WHAT YOU WILL DO: The word to find is "Website". Copy each line of the material that contains it.

MATERIAL FOR THIS TASK:
╭──

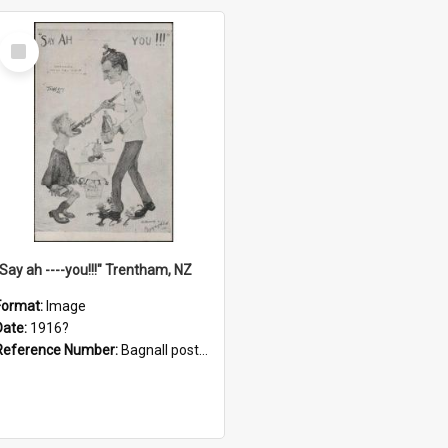
Select
Item
"Say ah ----you!!!" Trentham, NZ
Format:
Image
Date:
1916?
Reference Number:
Bagnall postcard collection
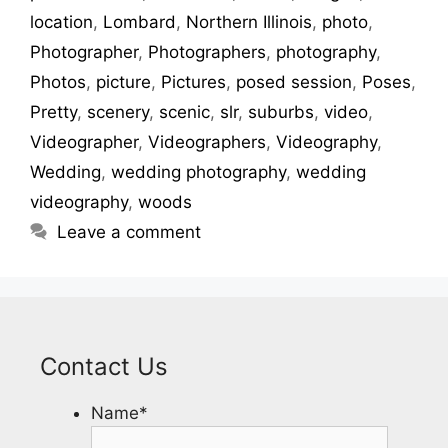
location
,
Lombard
,
Northern Illinois
,
photo
,
Photographer
,
Photographers
,
photography
,
Photos
,
picture
,
Pictures
,
posed session
,
Poses
,
Pretty
,
scenery
,
scenic
,
slr
,
suburbs
,
video
,
Videographer
,
Videographers
,
Videography
,
Wedding
,
wedding photography
,
wedding
videography
,
woods
Leave a comment
Contact Us
Name
*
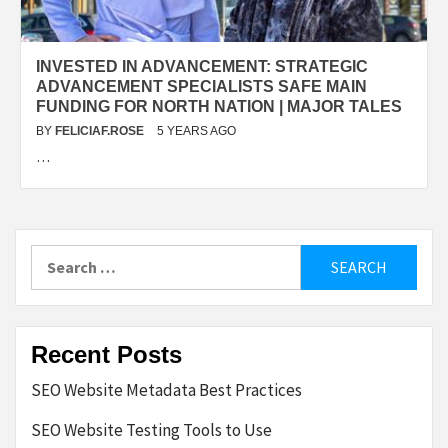
INVESTED IN ADVANCEMENT: STRATEGIC
ADVANCEMENT SPECIALISTS SAFE MAIN
FUNDING FOR NORTH NATION | MAJOR TALES
BY
FELICIAF.ROSE
5 YEARS AGO
…
Search
for:
Recent Posts
SEO Website Metadata Best Practices
SEO Website Testing Tools to Use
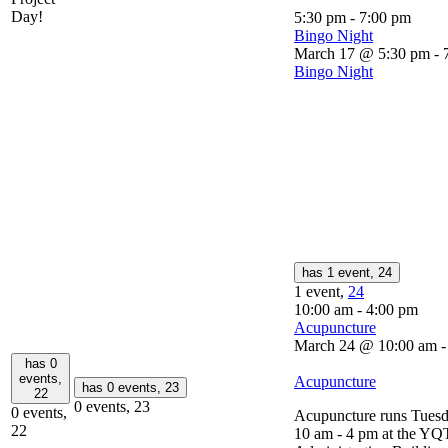
Day!
5:30 pm
-
7:00 pm
Bingo Night
March 17 @ 5:30 pm
-
Bingo Night
has 1 event,
24
1 event,
24
10:00 am
-
4:00 pm
Acupuncture
March 24 @ 10:00 am
has 0
events,
Acupuncture
has 0 events,
23
22
0 events,
23
0 events,
Acupuncture runs Tuesd
22
10 am - 4 pm at the YQ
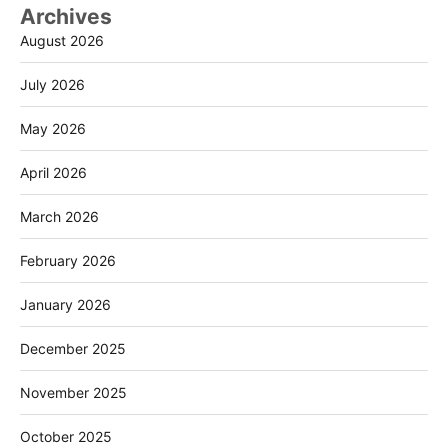
Archives
August 2026
July 2026
May 2026
April 2026
March 2026
February 2026
January 2026
December 2025
November 2025
October 2025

╰──

SOLVED PROBLEM:
SEO Website Metadata Best Practices
SEO Website Testing Tools to Use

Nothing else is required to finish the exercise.